Faut-il instaurer des "quotas carbone individuels" dans les pays riches ?

Fixer un seuil d'émissions de carbone par personne, à l'échelle d'un pays. Si l'idée n'est pas nouvelle, elle n'a jamais été réellement mise en application. Mais une équipe internationale de chercheurs estime que l'amplification de la crise climatique, les progrès technologiques et le contexte de pandémie sont particulièrement propices pour tester ce type de mesure.

Né dans les années 90, le concept n'a jamais été mis en application

L'idée remonterait même aux années 90. À l'époque, on considérait que ce quota pouvait couvrir environ 40% des émissions de carbone liées à l'énergie dans les pays à revenu élevé pour des activités comme les déplacements, le mode de chauffage et la consommation d'eau et d'électricité. 

Jugée trop restrictive, coûteuse, susceptible de creuser les inégalités socio-économiques ou encore difficile à mettre en place, aucune mesure de ce type n'a toutefois été mise en place.

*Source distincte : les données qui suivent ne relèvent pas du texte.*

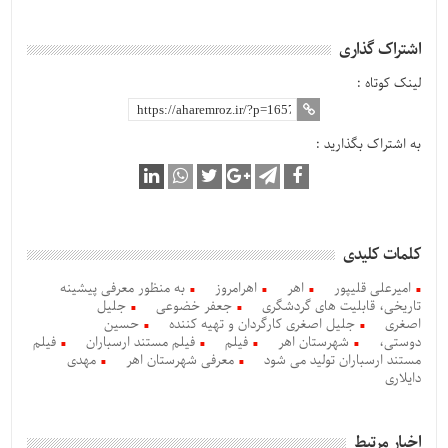
اشتراک گذاری
لینک کوتاه :
به اشتراک بگذارید :
کلمات کلیدی
امیرعلی قلیپور
اهر
اهرامروز
به منظور معرفی پیشینه
تاریخی، قابلیت های گردشگری
جعفر خضوعی
جلیل
اصغری
جلیل اصغری کارگردان و تهیه کننده
حسین
دوستی،
شهرستان اهر
فیلم
فیلم مستند ارسباران
فیلم
مستند ارسباران تولید می شود
معرفی شهرستان اهر
مهدی
دایلاری
اخبار مرتبط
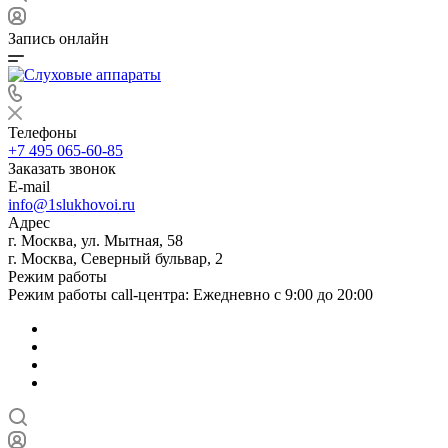
Запись онлайн
Телефоны
+7 495 065-60-85
Заказать звонок
E-mail
info@1slukhovoi.ru
Адрес
г. Москва, ул. Мытная, 58
г. Москва, Северный бульвар, 2
Режим работы
Режим работы call-центра: Ежедневно с 9:00 до 20:00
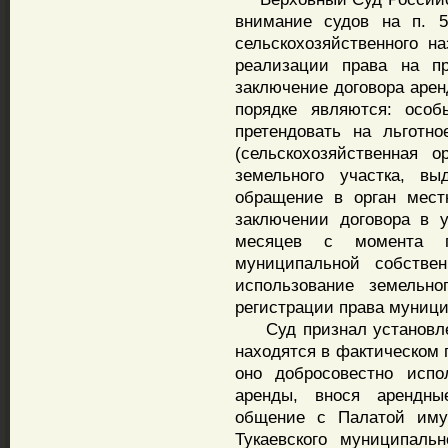
внимание судов на п. 5
сельскохозяйственного на
реализации права на пр
заключение договора аре
порядке являются: особ
претендовать на льготно
(сельскохозяйственная 
земельного участка, вы
обращение в орган мест
заключении договора в 
месяцев с момента го
муниципальной собствен
использование земельн
регистрации права муници
Суд признал установлен
находятся в фактическом 
оно добросовестно испо
аренды, внося арендн
общение с Палатой иму
Тукаевского муниципаль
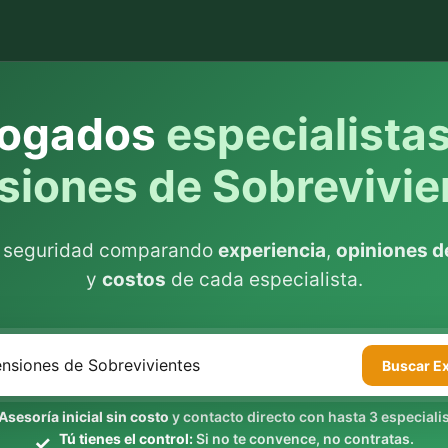
ogados
especialista
siones de Sobrevivie
n seguridad comparando
experiencia
,
opiniones de
y
costos
de cada especialista.
Buscar
E
Asesoría inicial sin costo
y contacto directo con hasta 3 especialis
Tú tienes el control:
Si no te convence, no contratas.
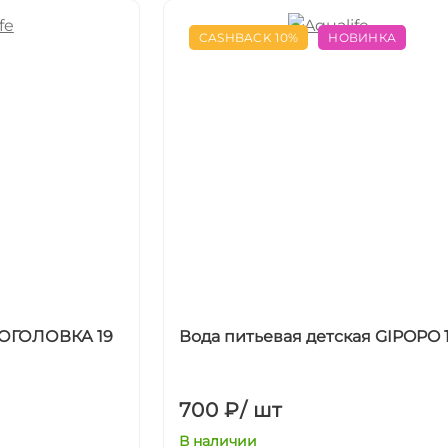
CASHBACK 10%
НОВИНКА
НОГОЛОВКА 19
Вода питьевая детская GIPOPO 1
700 ₽
/
шт
В наличии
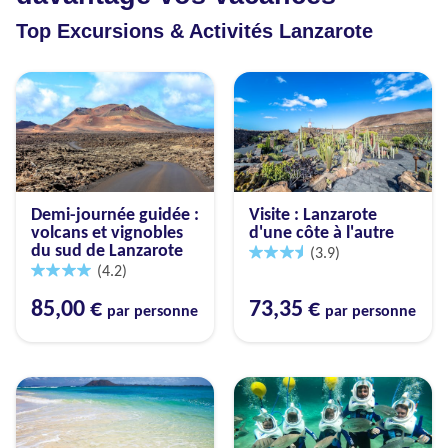
Top Excursions & Activités Lanzarote
Demi-journée guidée :
Visite : Lanzarote
volcans et vignobles
d'une côte à l'autre
du sud de Lanzarote
(3.9)
(4.2)
85,00 €
73,35 €
par personne
par personne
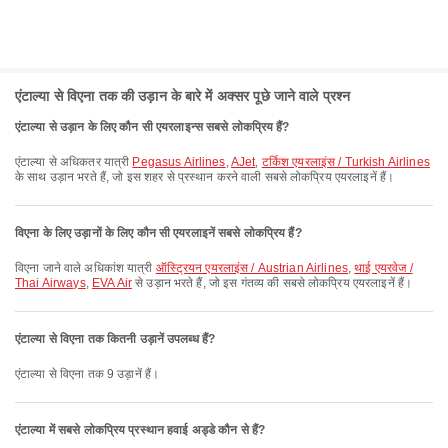
एंटाल्या से विएना तक की उड़ान के बारे में अक्सर पूछे जाने वाले प्रश्न
एंटाल्या से उड़ान के लिए कौन सी एयरलाइन्स सबसे लोकप्रिय हैं?
एंटाल्या से अधिकतर यात्री
Pegasus Airlines
,
AJet
,
टर्किश एयरलाइंस / Turkish Airlines
के साथ उड़ान भरते हैं, जो इस शहर से प्रस्थान करने वाली सबसे लोकप्रिय एयरलाइनें हैं।
विएना के लिए उड़ानों के लिए कौन सी एयरलाइनें सबसे लोकप्रिय हैं?
विएना जाने वाले अधिकांश यात्री
ऑस्ट्रियन एयरलाइंस / Austrian Airlines
,
थाई एयरवेज /
Thai Airways
,
EVA Air
से उड़ान भरते हैं, जो इस गंतव्य की सबसे लोकप्रिय एयरलाइनें हैं।
एंटाल्या से विएना तक कितनी उड़ानें उपलब्ध हैं?
एंटाल्या से विएना तक 9 उड़ानें हैं।
एंटाल्या में सबसे लोकप्रिय प्रस्थान हवाई अड्डे कौन से हैं?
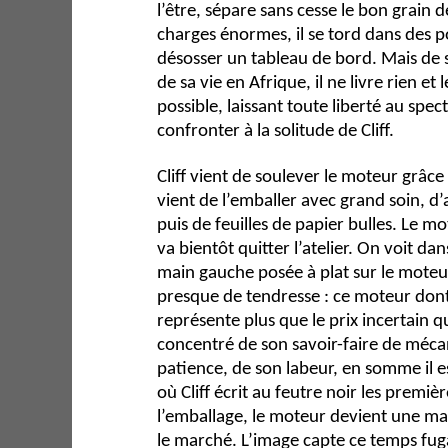
l’être, sépare sans cesse le bon grain de
charges énormes, il se tord dans des 
désosser un tableau de bord. Mais de s
de sa vie en Afrique, il ne livre rien et 
possible, laissant toute liberté au spect
confronter à la solitude de Cliff.
Cliff vient de soulever le moteur grâce 
vient de l’emballer avec grand soin, d’
puis de feuilles de papier bulles. Le 
va bientôt quitter l’atelier. On voit dan
main gauche posée à plat sur le moteur
presque de tendresse : ce moteur dont 
représente plus que le prix incertain qu’i
concentré de son savoir-faire de mécan
patience, de son labeur, en somme il
où Cliff écrit au feutre noir les premi
l’emballage, le moteur devient une ma
le marché. L’image capte ce temps fuga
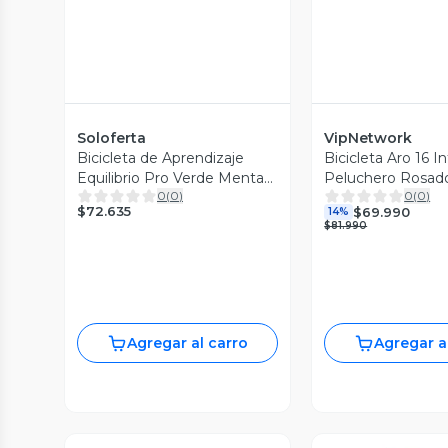
Soloferta
VipNetwork
Bicicleta de Aprendizaje
Bicicleta Aro 16 I
Equilibrio Pro Verde Menta
Peluchero Rosad
0
(
0
)
0
(
0
)
para Niños Aro 12
$72.635
$69.990
14%
$81.990
Agregar al carro
Agregar a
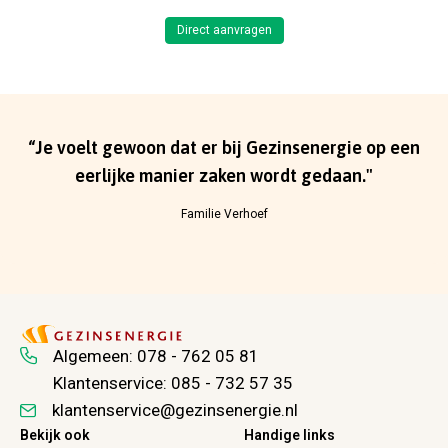
Direct aanvragen
“Je voelt gewoon dat er bij Gezinsenergie op een
eerlijke manier zaken wordt gedaan."
Familie Verhoef
Algemeen:
078 - 762 05 81
Klantenservice:
085 - 732 57 35
klantenservice@gezinsenergie.nl
Bekijk ook
Handige links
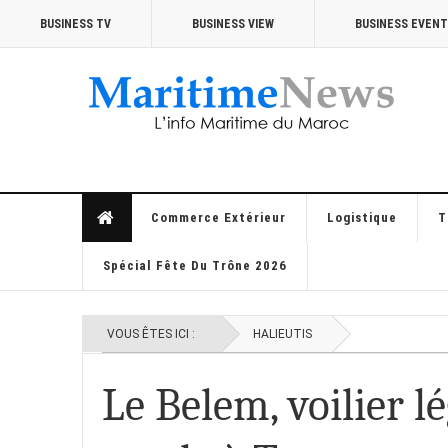
BUSINESS TV
BUSINESS VIEW
BUSINESS EVEN
Commerce Extérieur
Logistique
T
Spécial Fête Du Trône 2026
VOUS ÊTES ICI :
HALIEUTIS
Le Belem, voilier lé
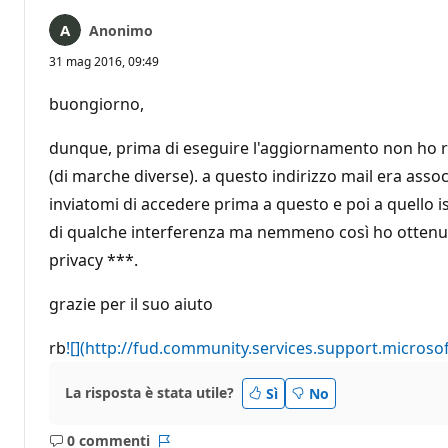
Anonimo
31 mag 2016, 09:49
buongiorno,
dunque, prima di eseguire l'aggiornamento non ho ris
(di marche diverse). a questo indirizzo mail era ass
inviatomi di accedere prima a questo e poi a quello i
di qualche interferenza ma nemmeno così ho ottenuto a
privacy ***.
grazie per il suo aiuto
rb
![](http://fud.community.services.support.micro
La risposta è stata utile?
Sì
No
0 commenti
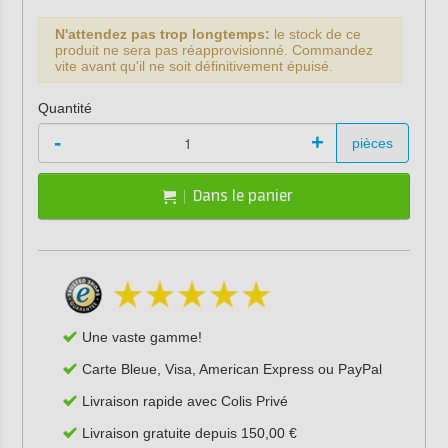
N'attendez pas trop longtemps:
le stock de ce
produit ne sera pas réapprovisionné. Commandez
vite avant qu'il ne soit définitivement épuisé.
Quantité
-
+
pièces
Dans le panier
Une vaste gamme!
Carte Bleue, Visa, American Express ou PayPal
Livraison rapide avec Colis Privé
Livraison gratuite depuis 150,00 €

Qu'en est-il aujourd'hui ? Une étude parue par des chercheurs originaires de Suède, du Royaume-Uni et d'Israël et publiée la semaine dernière dans Nature Sustainability suggère que le moment est peut-être venu de l'appliquer.

D'une part parce que la crise climatique risque de fortement s'aggraver, comme le prédit le sixième rapport du Giec publié mi-août. Et d'autre part, en raison des changements de comportement personnel et d'éveil écologique depuis l'arrivée du Covid-19.

Les individus impuissants face à l'urgence climatique

L'étude  s'intéresse plus précisément au fossé qui subsiste entre les politiques publiques et le comportement individuel qui en résulte dans les pays riches, qui sont par ailleurs les grands plus émetteurs de carbone dans le monde.

"Les gens assistent impuissants aux incendies de forêts, aux inondations et à la pandémie qui font des ravages dans la société mais ils n'ont pas le pouvoir de modifier le cours des événements", estime Francesco Fuso Nerini, professeur associé à l'École royale polytechnique de Stockholm (KTH), qui a dirigé les travaux.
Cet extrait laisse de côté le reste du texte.